Spectroscopic evaluation of the effects of tyrosine kinase inhibitors on vascular endothelial cells

Doniesienia dotyczące potencjalnej kardiotoksyczności imatinibu zaczęły pojawiać się w literaturze już kilka lat po dopuszczeniu go do dostępu medycznego. W niniejszej pracy zbadano in vitro wpływ wybranych czterech stężeń imatinibu na komórki śródbłonka naczyniowego. Po przeprowadzeniu testów przeżywalności metodą MTT do badań z wykorzystaniem metody obrazowania ramanowskiego wybrano dwa stężenia niewywołujące spadku przeżywalności komórek, jedno wywołujące wczesną toksyczność oraz jedno stężenie wpływające na przeżywalność komórek szacowaną względem wyników otrzymanych w grupie kontrolnej. Przeprowadzono szczegółową analizę zarejestrowanych danych hiperspektralnych za pomocą metod analizy pasm charakterystycznych, niehierarchicznej i hierarchicznej analizy skupień, analizy porównawczej widm średnich, analizy głównych składowych, regresji metodą cząstkowych najmniejszych kwadratów oraz analizy dyskryminacyjnej. W komórkach stymulowanych lekiem w porównaniu do komórek kontrolnych zauważono istotne zmiany, które obejmowały wzrost sygnału pochodzącego od białek i lipidów nasyconych oraz spadek sygnału pochodzącego od kwasów nukleinowych, cytochromu i lipidów nienasyconych. Komórki stymulowane wykazały zmiany nie tylko w siateczce śródplazmatycznej, ale również w jądrze komórkowym. Wspomniane zmiany wskazują na to, że imatinib jest toksyczny dla śródbłonka naczyniowego na poziomie stężeń porównywalnych do stężeń imatinibu w osoczu podczas stosowania chemioterapii. Analiza obserwowanych zmian pozwala wnioskować, że w komórkach śródbłonka naczyniowego imatinib indukuje rozwój stresu oksydacyjnego oraz prawdopodobnie wtórnie stan zapalny, co manifestuje się podwyższoną zawartością lipidów w komórkach traktowanych lekiem. Dodatkowo podwyższoną zawartość białek oraz aminokwasów aromatycznych można korelować z rozwojem stanu stresu siateczki śródplazmatycznej.

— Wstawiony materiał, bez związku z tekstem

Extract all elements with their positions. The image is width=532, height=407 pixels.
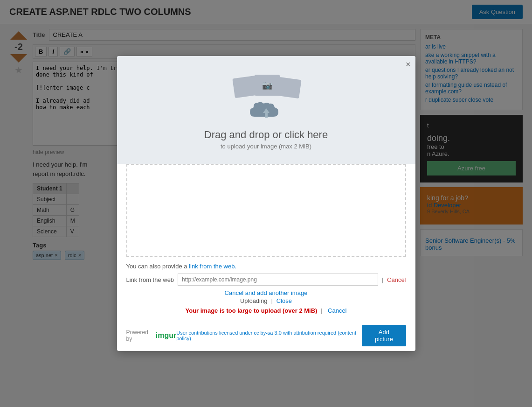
link-from-web-text: You can also provide a link from the web… [126, 263, 406, 266]
modal-close-button[interactable]: × [406, 60, 411, 70]
drop-zone[interactable] [126, 164, 406, 257]
upload-subtitle: to upload your image (max 2 MiB) [221, 143, 311, 150]
thumbnail-1 [232, 76, 258, 98]
image-upload-modal: × Drag and drop or click here to upload … [117, 56, 415, 266]
upload-icons [229, 75, 304, 121]
thumbnail-3 [276, 77, 301, 98]
modal-overlay: × Drag and drop or click here to upload … [0, 0, 532, 266]
link-from-web-link[interactable]: link from the web. [189, 263, 236, 266]
upload-drop-area[interactable]: Drag and drop or click here to upload yo… [117, 56, 415, 164]
modal-bottom: You can also provide a link from the web… [117, 257, 415, 266]
upload-title: Drag and drop or click here [204, 129, 328, 141]
link-text-static: You can also provide a [126, 263, 187, 266]
thumbnail-2 [255, 75, 280, 96]
cloud-upload-icon [248, 98, 285, 121]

Reports of potential cardiotoxicity of imatinib began to appear in the literature several years after its approval as a therapeutic product. In the present study, the effects of imatinib at four concentrations were examined in vitro on vascular endothelial cells. After viability assays, two concentrations that did not induce a decrease in cell viability, one that induced early toxicity, and one toxic concentration were selected for further spectroscopic studies by means of Raman imaging. Detailed hyperspectral data analysis was performed using several chemometric methods, including: integration analysis of characteristic Raman bands, non-hierarchical (KMC) and hierarchical cluster analysis (HCA), mean spectra comparison, principal component analysis (PCA), and partial least squares analysis (PLS). Obtained results allowed to observe that biochemical changes occur in cells stimulated with the drug after 24 hours of incubation. Observed alterations were observed for cells exposed to imatinib at clinically relevant concentrations and included an increase in the signal originating from proteins and saturated lipids and a decrease in the signal attributed to nucleic acids, cytochrome and unsaturated lipids. Cells stimulated with imatinib showed changes not only in the perinuclear region dominated by the endoplasmic reticulum but also in the cell nucleus and cytoplasm. These findings indicate that imatinib at concentrations close to clinical doses is cytotoxic for the vascular endothelium, which may lead to the development of cardiotoxicity. Observed changes indicate that the predominant mechanism of imatinib cytotoxicity in the endothelium is oxidative stress and oxidative stress-induced inflammation, as indicated by increased lipid content in cells treated with the drug. The observed increase in protein Raman signal in cells incubated with imatinib may indicate the development of an endoplasmic reticulum stress.